When arriving the city of which I saw her a few weeks ago, I stopped by the city mall. I spent nearly an hour walking around in the mall looking for her, but with no result. My next stop was the main city square in front of the town hall where a lot a people gathered during the day. I walked over the large, open square when I realized I was close to the café where I originaly saw her. I headed for the café and believe my or not - there she was sitting with a girl friend. I went right up to them and introduced myself as an amateur photographer looking for photogenic faces. Her girl friend was very fat and I guessed she must weigh something between 400 to 500 pounds. 

After my introduction they asked me to sit down. The girl with the beautiful face was named Sandra; her friend was Ann. Half an hour later Sandra accepted to meet me in the old part of the town in the afternoon to take portrait photos of her. She wanted Ann to come with her.

I met the two girls some hours later. Sandra had put on other clothes, but I was only interested in her face. After some small talks she was very relaxed and as expected Sandra was a dream to work with in front of the camera. It was like she had been doing modeling all her life. She was extremely natural and her face was glowing in the afternoon light.

I also wanted to take a few shots of Ann. With her heavy weight she was tired of walking and standing whilst I took all the pics of Sandra. The pics of Ann were taken in a sitting position. I did not know if she was aware of it, but her belly looked gigantic when sitting. I also saw that she knew how to position her head, arms and legs while I was taking the shots, but did not think more about it.

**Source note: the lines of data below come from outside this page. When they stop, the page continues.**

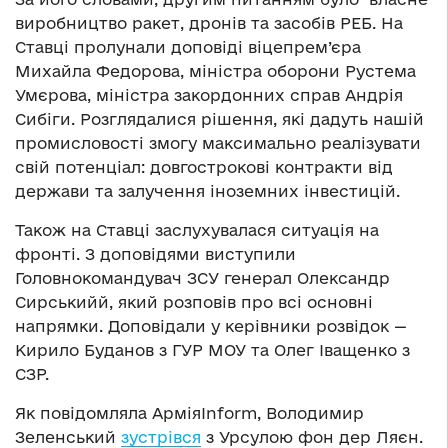
виробництво ракет, дронів та засобів РЕБ. На
Ставці пролунали доповіді віцепрем’єра
Михайла Федорова, міністра оборони Рустема
Умєрова, міністра закордонних справ Андрія
Сибіги. Розглядалися рішення, які дадуть нашій
промисловості змогу максимально реалізувати
свій потенціал: довгострокові контракти від
держави та залучення іноземних інвестицій.
Також на Ставці заслухувалася ситуація на
фронті. З доповідями виступили
Головнокомандувач ЗСУ генерал Олександр
Сирськийй, який розповів про всі основні
напрямки. Доповідали у керівники розвідок —
Кирило Буданов з ГУР МОУ та Олег Іващенко з
СЗР.
Як повідомляла АрміяInform, Володимир
Зеленський
зустрівся
з Урсулою фон дер Ляєн.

During the photo session I told a little about my self, where I lived and my occupation. I learned some more of the girls. Sandra was 30 and Ann was 28. They had been friends for many years and worked in the same company. 
Finally we exchanged telephone numbers. I asked them to dinner in a nearby restaurant, which was the least I could do to thank the beautiful girl for the photo session.

In the days and weeks to come I worked with the portraits of Sandra on my computer. Some of the pictures were superb, and two of them won prizes in the portrait section in the photo club some months later.

*Part 2*

Four years passed. I was still eager taking photos and once in a while I was thinking of the girl with the beautiful face in the city north of where I was living. I did never call her. Then one day the telephone called and it was Sandra in the other end. She asked if I remembered her, which I of course did. There was a short pause, and then she asked if I could do her a favor in return of her allowing me to take the pictures some years ago. 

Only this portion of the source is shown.